Mean field homogenization in multi-scale modelling of composite materials

Purpose: The paper is focused on testing of the capabilities of the mean field homogenization scheme in numerical analysis of composite materials. Another goal of this research is an attempt of coupling of mean field homogenization procedure with finite element computations to carry out a multi-scale analysis Design/methodology/approach: This research is based on the application of the DIGIMAT software which is material modelling platform. The Mori-Tanaka homogenization scheme implemented in DIGIMAT code was applied to obtain the average composite’s mechanical properties. Additional aspect is coupling of DIGIMAT material modeller with finite element solver. Findings: Application of mean field homogenization allows to obtain the effective properties of heterogeneous material very efficiently. Process of assigning material parameters to each composite’s phase on the micro level is operative and fast.
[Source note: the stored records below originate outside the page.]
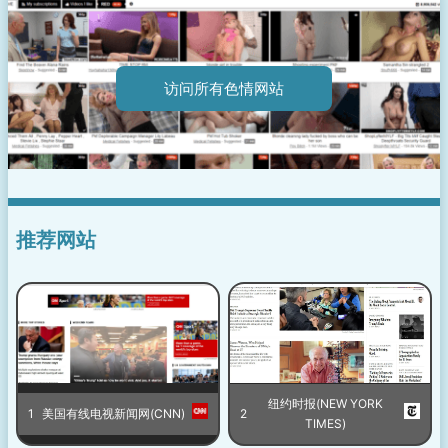
访问所有色情网站
推荐网站
纽约时报(NEW YORK
1
美国有线电视新闻网(CNN)
2
TIMES)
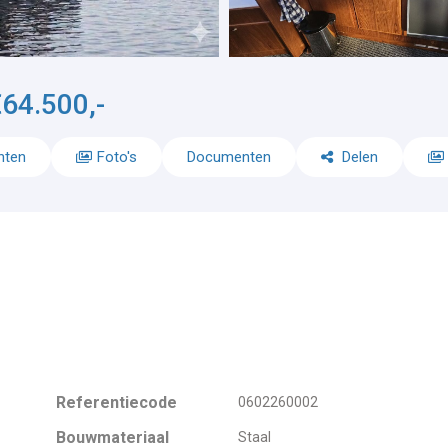
64.500,-
nten
Foto's
Documenten
Delen
Referentiecode
0602260002
Bouwmateriaal
Staal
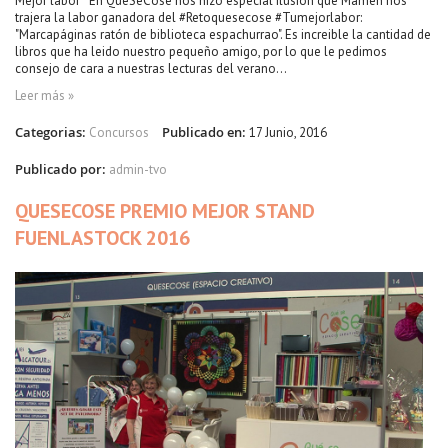
Mejor labor" En QueSeCose nos hizo especial ilusión que Mamen nos
trajera la labor ganadora del #Retoquesecose #Tumejorlabor:
"Marcapáginas ratón de biblioteca espachurrao". Es increible la cantidad de
libros que ha leido nuestro pequeño amigo, por lo que le pedimos
consejo de cara a nuestras lecturas del verano...
Leer más »
Categorias:
Publicado en:
Concursos
17 Junio, 2016
Publicado por:
admin-tvo
QUESECOSE PREMIO MEJOR STAND
FUENLASTOCK 2016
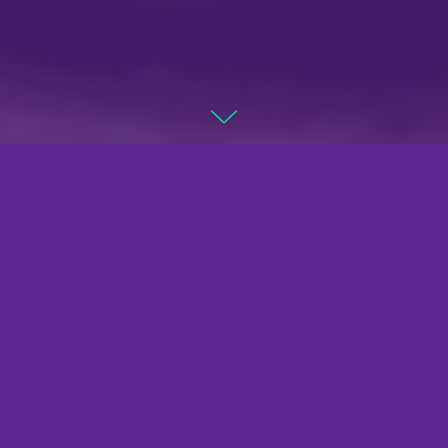
ресторан
★★★★★
ПИНЦЕРИЯ БОНТЕМПИ
29.07.26
доставка
★
СУШИ МАРКЕТ
27.07.26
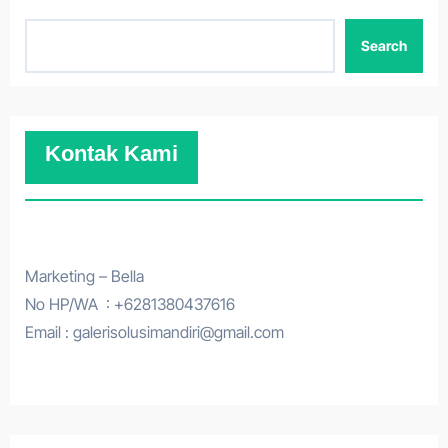
Search
Kontak Kami
Marketing – Bella
No HP/WA : +6281380437616
Email : galerisolusimandiri@gmail.com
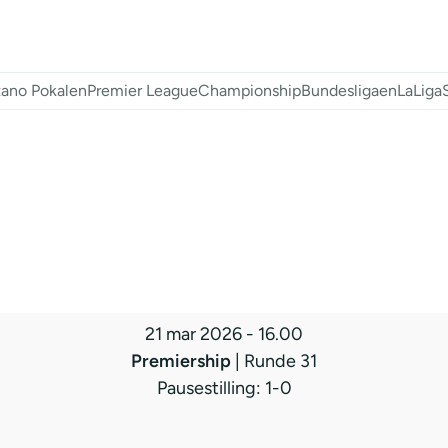
ano Pokalen
Premier League
Championship
Bundesligaen
LaLiga
21 mar 2026
-
16.00
Premiership
| Runde 31
Pausestilling: 1-0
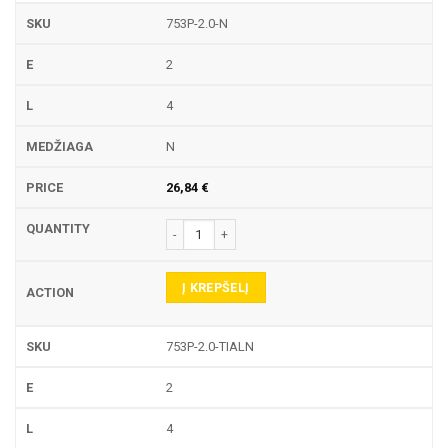
753P-2.0-N
2
4
N
26,84
€
produkto kiekis: 753P TEKINIMO PLOKŠTELĖ
Į KREPŠELĮ
753P-2.0-TIALN
2
4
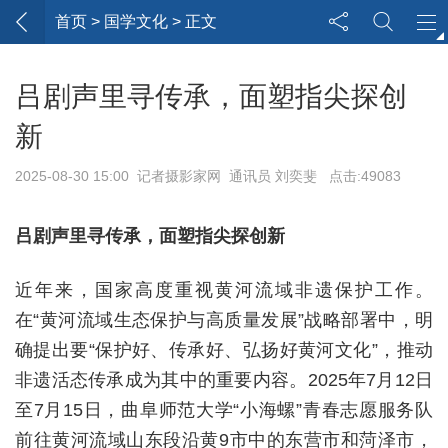
首页
> 国学文化 > 正文
吕剧声里寻传承，面塑指尖探创
新
2025-08-30 15:00 记者摄影家网 通讯员 刘奕斐 点击:49083
吕剧声里寻传承，面塑指尖探创新
近年来，国家高度重视黄河流域非遗保护工作。
在“黄河流域生态保护与高质量发展”战略部署中，明
确提出要“保护好、传承好、弘扬好黄河文化”，推动
非遗活态传承成为其中的重要内容。2025年7月12日
至7月15日，曲阜师范大学“小海螺”青春志愿服务队
前往黄河流域山东段沿黄9市中的东营市和菏泽市，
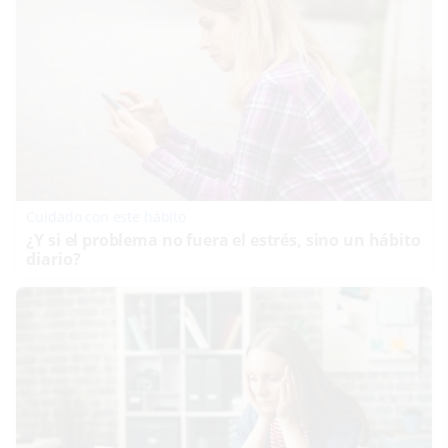
Cuidado con este hábito
¿Y si el problema no fuera el estrés, sino un hábito
diario?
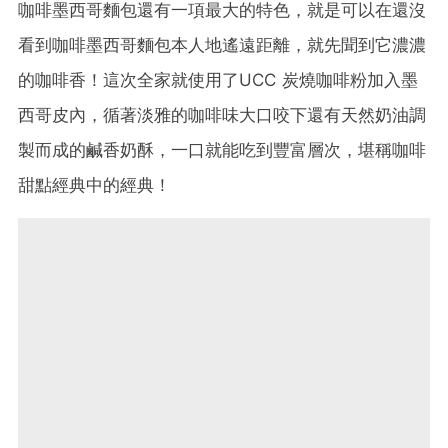
咖啡墨西哥麵包還有一項最大的特色，就是可以在還沒
看到咖啡墨西哥麵包本人地遙遠距離，就先聞到它濃濃
的咖啡香！這次全家就使用了UCC 炭燒咖啡粉加入墨
西哥皮內，循著淡雅的咖啡味大口咬下還有天然奶油調
製而成的鹹香奶酥，一口就能吃到豐富層次，堪稱咖啡
甜點經典中的經典！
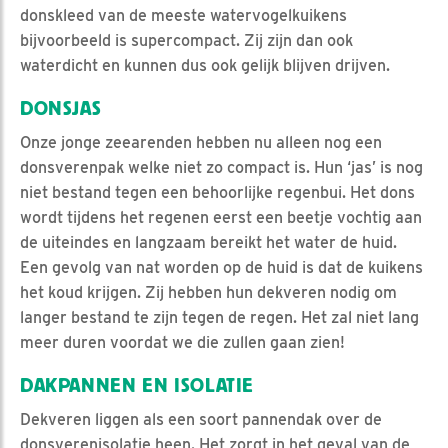
donskleed van de meeste watervogelkuikens
bijvoorbeeld is supercompact. Zij zijn dan ook
waterdicht en kunnen dus ook gelijk blijven drijven.
DONSJAS
Onze jonge zeearenden hebben nu alleen nog een
donsverenpak welke niet zo compact is. Hun ‘jas’ is nog
niet bestand tegen een behoorlijke regenbui. Het dons
wordt tijdens het regenen eerst een beetje vochtig aan
de uiteindes en langzaam bereikt het water de huid.
Een gevolg van nat worden op de huid is dat de kuikens
het koud krijgen. Zij hebben hun dekveren nodig om
langer bestand te zijn tegen de regen. Het zal niet lang
meer duren voordat we die zullen gaan zien!
DAKPANNEN EN ISOLATIE
Dekveren liggen als een soort pannendak over de
donsverenisolatie heen. Het zorgt in het geval van de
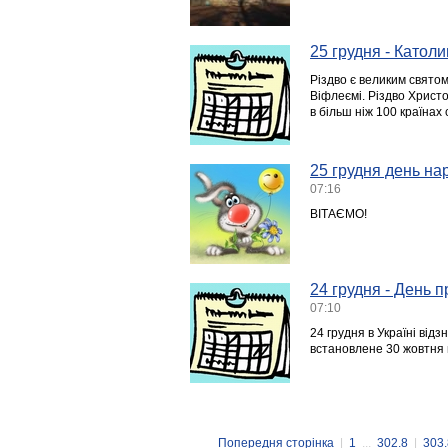
25 грудня - Католи
Різдво є великим свято
Віфлеємі. Різдво Христ
в більш ніж 100 країнах с
25 грудня день на
07:16
ВІТАЄМО!
24 грудня - День п
07:10
24 грудня в Україні від
встановлене 30 жовтня в
Попередня сторінка
|
1
...
302.8
|
303.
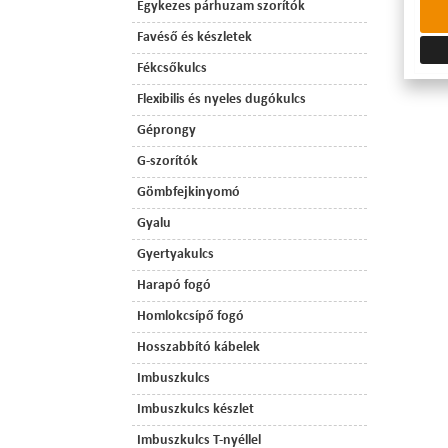
Egykezes párhuzam szorítók
Favéső és készletek
Fékcsőkulcs
Flexibilis és nyeles dugókulcs
Géprongy
G-szorítók
Gömbfejkinyomó
Gyalu
Gyertyakulcs
Harapó fogó
Homlokcsípő fogó
Hosszabbító kábelek
Imbuszkulcs
Imbuszkulcs készlet
Imbuszkulcs T-nyéllel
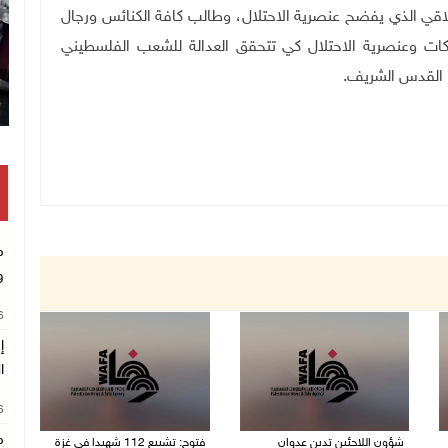
لاقي الذي يفضح عنصرية الاحتلال، وطالب كافة الكنائس ورجال
اكات وعنصرية الاحتلال كي تتحقق العدالة للشعب الفلسطيني
ا القدس الشريف.
م
و
26
إ
ا
26
م
شؤون اللاجئين تدين عدوان
فتوح: تشييع 112 شهيدا في غزة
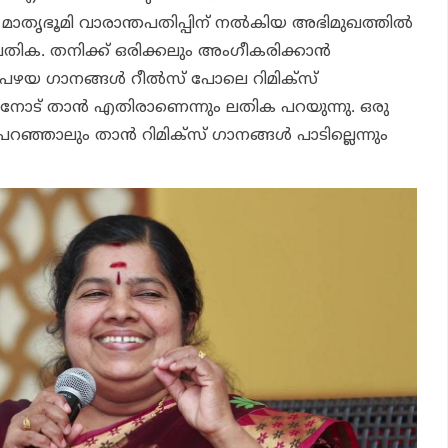
 മാതൃഭൂമി വാരാന്തപതിപ്പിന് നല്‍കിയ അഭിമുഖത്തില്‍
ിക. തനിക്ക് ഒരിക്കലും അംഗീകരിക്കാന്‍
പഴയ ഗാനങ്ങള്‍ റീല്‍സ് പോലെ റിമിക്‌സ്
ിനോട് താന്‍ എതിരാണെന്നും ലതിക പറയുന്നു. ഒരു
ഞ്ഞാലും താന്‍ റിമിക്‌സ് ഗാനങ്ങള്‍ പാടില്ലെന്നും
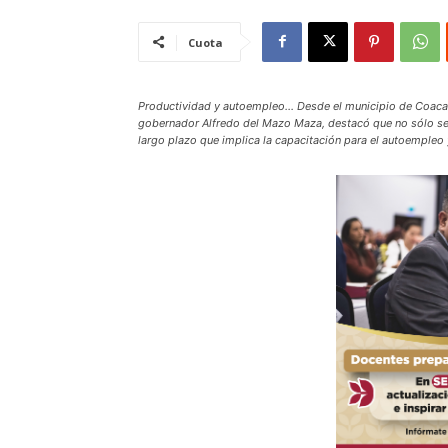
Cuota
Productividad y autoempleo… Desde el municipio de Coacalc
gobernador Alfredo del Mazo Maza, destacó que no sólo se t
largo plazo que implica la capacitación para el autoempleo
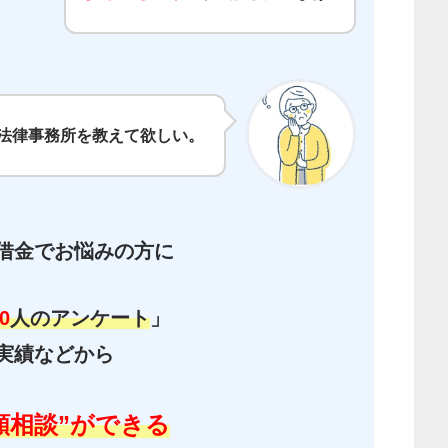
法律事務所を教えて欲しい。
借金で
お悩みの方に
0
人のアンケート
」
実績などから
額相談”ができる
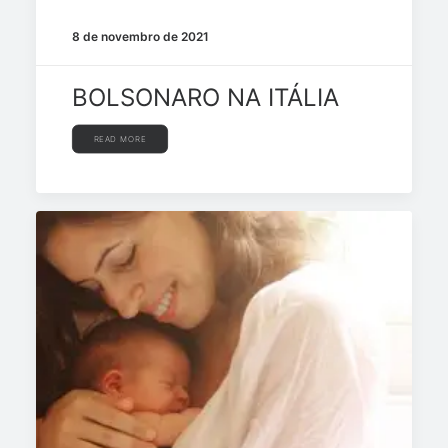
8 de novembro de 2021
BOLSONARO NA ITÁLIA
READ MORE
Coupling homogenization procedure with finite element solver leads to full multi-scale analysis where material nonlinearities can be taken into account Research limitations/implications: Mean field homogenization gives approximate results, therefore detailed stress and strain fields in microstructure can not be analysed. Practical implications: Methodology presented in present article shows efficient approach to finding effective composite properties and in addition allow to carry out nonlinear multi-scale analysis. Originality/value: The paper presents new methodology which is intensively developed in the field of numerical simulation of structures and materials. The material parameters are not treated as the constant input data, but are obtained as results of the material parameters modelling process on the micro-scale level.